Question

I am interested in theorems with unexpected conclusions. I don't mean an unintuitive result (like the existence of a space-filling curve), but rather a result whose conclusion seems disconnected from the hypotheses. My favorite is the following. Let $f(n)$ be the number of ways to write the nonnegative integer $n$ as a sum of powers of 2, if no power of 2 can be used more than twice. For instance, $f(6)=3$ since we can write 6 as $4+2=4+1+1=2+2+1+1$. We have $(f(0),f(1),\dots) = $ $(1,1,2,1,3,2,3,1,4,3,5,2,5,3,4,\dots)$. The conclusion is that the numbers $f(n)/f(n+1)$ run through all the reduced positive rational numbers exactly once each. See A002487 in the On-Line Encyclopedia of Integer Sequences for more information. What are other nice examples of "unexpected conclusions"?

Answer 1

Polya's Theorem: Simple random walk on $\mathbb{Z}^d$ is recurrent for $d\leq2$ and transient for $d>2$.

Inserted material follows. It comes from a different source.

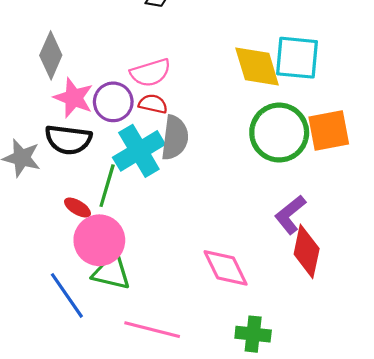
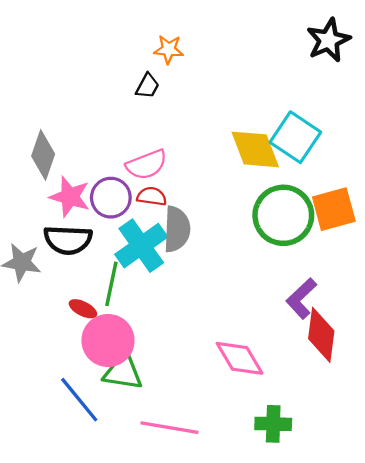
cyan square: (297, 58) -> (295, 137), turned 33

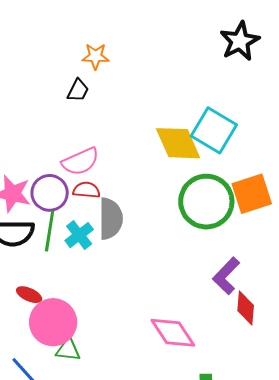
cyan cross: (141, 246) -> (79, 235), size x0.6
green line: (111, 284) -> (50, 231), moved
red diamond: (321, 335) -> (246, 308), size x0.7
green triangle: (123, 372) -> (68, 350), size x0.7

There is also a nice connection between this theorem and infinite networks of resistors. It turns out that the resistance of the whole network $\mathbb{Z}^d$ (one puts a unit source in one point and takes away sinks to $\infty$) is finite iff corresppnding random walk is transient :)

Answer 2

The classical differential geometry results should definitely be mentioned here. Although it may seem not surprising for us, Gauss found his Theorema Egregium to be truly remarkable and unexpected. My favorite example is Gauss-Bonnet Theorem.

Answer 3

Eckmann-Hilton argument. I mean, WHY?

Answer 4

In the strict spirit of your question, the hypothesis that 1 = -1 has as conclusion that the moon is made of green cheese.

Answer 5

The first time I ever saw Cayley's Fundamental Theorem of Group Theory - i.e. every group is isomorphic to a group of permutations on a nonempty set - I was floored and I knew anything that contained a statement that bizarre that's true was something I wanted to do in life.